Asked about their work in "Erin Markey," Markey explained:
It’s funny to be making this show right now where I’m supposed to be Erin Markey the whole time because I feel like I work best when I’m in character. That’s when I’m most honest. So that’s not difficult for me to go back and forth between characters either, because you know different situations call for different folks. Not that that’s made so explicit in my life, in my practical life I mean. I do think we’re going through this time where identity is not as … people aren’t as interested in being one singular thing anymore. I just had trouble writing a bio recently because I was like, "I don’t want to be called a performance artist. I don’t wanna be called a comedian, I don’t want to be called an actor, or a singer or a cabaret artist," because none of those things seem to really describe who I am.

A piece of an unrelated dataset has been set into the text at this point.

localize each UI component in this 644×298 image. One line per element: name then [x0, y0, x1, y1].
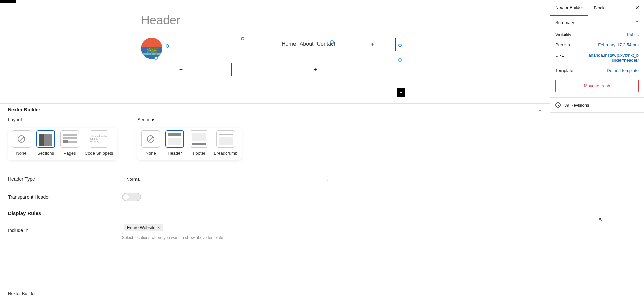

In 2015, Markey's play "Deleted Scenes from Fun Home," based on the Broadway adaptation Alison Bechdel's graphic novel Fun Home, was produced at the Duplex Cabaret Theatre in New York City. A one-person show written by and starring Markey, the show purported to present deleted scenes from the Broadway musical Fun Home. Asked about the inspiration for "Deleted Scenes from Fun Home," Markey described how they became obsessed with the score to the Broadway musical Fun Home, saying that "for largely unnameable or unknowable reasons, I was activated in a strange way that I had no control over." Markey went on to explain the appeal that the Broadway musical Fun Home had for them:
The fact that I was having this sensation was a huge revelation to me—or really, a prior absence of these feelings was the revelation. The fact that the story of a butch lesbian was being supported on a Broadway budget level was a huge part of it. The money. Or maybe it was the fact that Alison as a character and as a woman was not operating in the traditional economies of desire and that there was a huge budget for that. Or maybe it was the very particular sound of conservatory-trained voices singing some actual thoughts I’ve had in the context of a Broadway musical, which is a pretty standardized form that I generally don’t feel compelled to deeply emotionally connect to as an artist, or so I thought.

On January 13, 2016, Markey's show "A Ride on the Irish Cream," which was funded in part by an Indiegogo campaign, premiered at the Abrons Arts Center of the Henry Street Settlement. The show has been described as
a musical anchored inside the memory of a Michigan backyard on the bank of the Kawkawlin River. A live band and original score become the space for the thrills and terrors of a relationship between Reagan, a vainglorious self-made girl, and Irish Cream, her family's pontoon boat/horse. They are in love, but when their relationship is tested by dust ruffles, sex for money, severe T-storms, and a secret cellar, the only way to stay together is to remember all the parts of themselves their bodies tried to forget.

Markey has stated that they consider alt-cabaret performer Bridget Everett a "possible career model" for her. Describing their troubles writing an accurate description of their career, Markey said that the "most truthful" description of what they do is "Erin Markey makes stuff for stage and video that has music in it."

Television Work

Markey has appeared in the Season 3 of the HBO series High Maintenance, playing the character Cori. The Atlantic described their performance as a "lived-in depiction of blue-collar crunchiness."